JFD Brokers Logo
Investors Indecisive Ahead of the FOMC Decision

Investors Indecisive Ahead of the FOMC Decision

2020/06/09
07:02
Charalambos Pissouros

Charalambos Pissouros

Daily Market Report, JFD Research

Most major EU indices traded lower on Monday, but the US ones traded in the green, perhaps as US participants held their longs for a while more after the much-better-than-expected US employment data for May. Overall, it seems that investors are reluctant to assume a clear direction ahead of the FOMC decision, due to be announced tomorrow.

EU Shares Down, US Ones Up Ahead of Fed Decision

The dollar traded lower against the majority of the other G10 currencies on Monday and during the Asian morning Tuesday. It lost the most versus JPY, NZD, CHF and AUD in that order, while it eked out some gains only against SEK. The greenback was found virtually unchanged versus EUR and GBP.
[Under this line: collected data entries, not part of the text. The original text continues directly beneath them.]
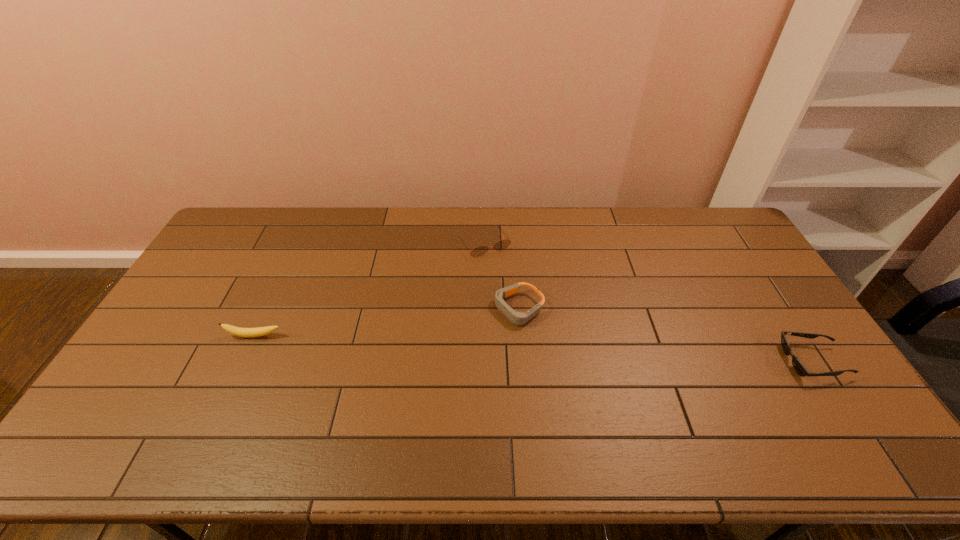 Identify the location of vacant spot on the desktop that is between the banana and the nearer sunglasses and is positioned on the front and back of the goggles. (453, 345).

In order to click on free space on the desktop that is between the leftmost object and the nearest object and is positioned on the face of the farther sunglasses in this screenshot , I will do 558,349. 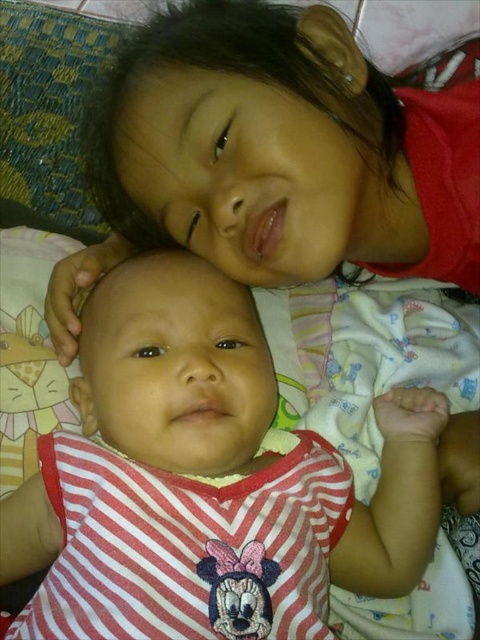 Question: Does red striped fabric at center appear on the left side of matte red shirt at upper center?

Choices:
 (A) no
 (B) yes

Answer: (B)

Question: Where is red striped fabric at center located in relation to matte red shirt at upper center in the image?

Choices:
 (A) above
 (B) below

Answer: (B)

Question: Which point appears farthest from the camera in this image?

Choices:
 (A) (399, 221)
 (B) (120, 440)

Answer: (A)

Question: Among these points, which one is nearest to the camera?

Choices:
 (A) (264, 529)
 (B) (342, 182)

Answer: (A)

Question: Is red striped fabric at center positioned in front of matte red shirt at upper center?

Choices:
 (A) no
 (B) yes

Answer: (B) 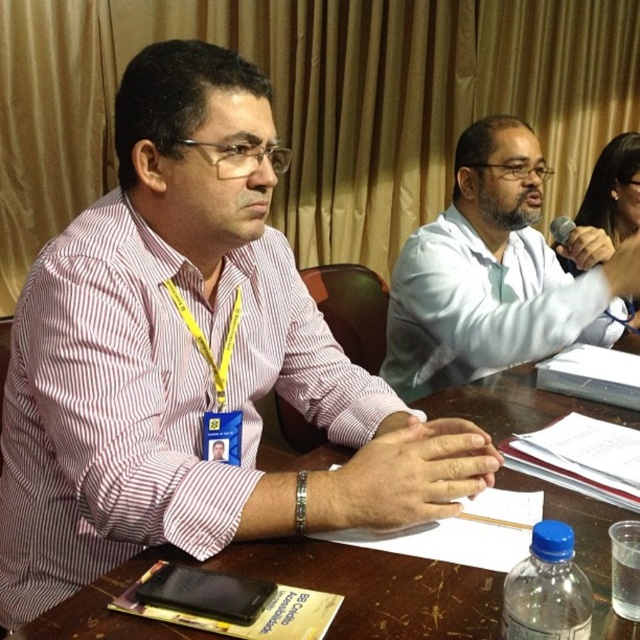 You are a conference attendee who needs to place a 20 cm wide document on the table between the pink striped shirt at left and the brown wooden table at center. Can you fit it there?

The distance between the pink striped shirt at left and the brown wooden table at center is 26.77 centimeters, which is more than enough to fit a 20 cm wide document.

You are attending a conference and need to place your name tag on the table. The name tag is the same size as the pink striped shirt at left. Can you place it on the brown wooden table at center without overlapping anything?

The pink striped shirt at left is positioned over brown wooden table at center, so placing the name tag of the same size would overlap the shirt, making it unsuitable for placement on the table.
USD performance G10 currencies

The weakening of the dollar suggests that markets continued trading in a risk-on fashion yesterday, but the fact that the yen was the main gainer points otherwise. Thus, in order to clear things up, we prefer to turn our gaze to the equity world. There, most major EU indices closed slightly in the red, dragged by losses in technology and healthcare stocks. That said, the US session was marked with much more optimism. All three of Wall Street’s main indices gained more than 1.0%, with Nasdaq hitting a new record high. At this point, it is worth mentioning that the cash index of Nasdaq 100 managed to enter unchartered territory already on Friday. The upbeat morale rolled somewhat over into the Asian session today. Although Japan’s Nikkei 225 slid 0.35%, China’s Shanghai Composite and Hong Kong’s Hang Seng are up 0.54% and 1.83% respectively.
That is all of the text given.